> _Assignment_:
This calls for a word-for-word copy of all the data, with each picture removed.

> _Saved entries_:
::::

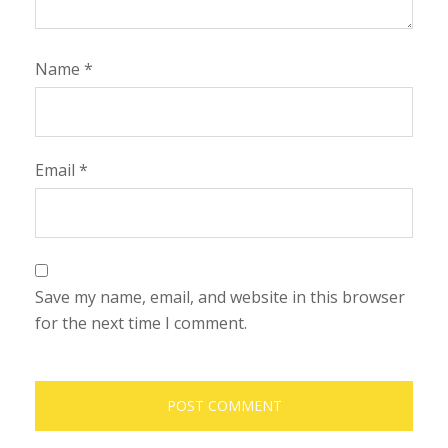
Name
*
Email
*
Save my name, email, and website in this browser
for the next time I comment.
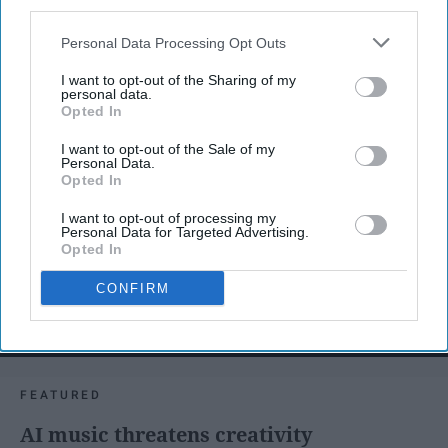
third parties.
Personal Data Processing Opt Outs
I want to opt-out of the Sharing of my
personal data.
Opted In
I want to opt-out of the Sale of my
Personal Data.
Opted In
I want to opt-out of processing my
Personal Data for Targeted Advertising.
Opted In
CONFIRM
SCROLL TO CONTINUE WITH CONTENT
FEATURED
AI music threatens creativity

::::

> _Your solution_:
Name
*
Email
*
Save my name, email, and website in this browser
for the next time I comment.
third parties.
Personal Data Processing Opt Outs
I want to opt-out of the Sharing of my
personal data.
Opted In
I want to opt-out of the Sale of my
Personal Data.
Opted In
I want to opt-out of processing my
Personal Data for Targeted Advertising.
Opted In
CONFIRM
SCROLL TO CONTINUE WITH CONTENT
FEATURED
AI music threatens creativity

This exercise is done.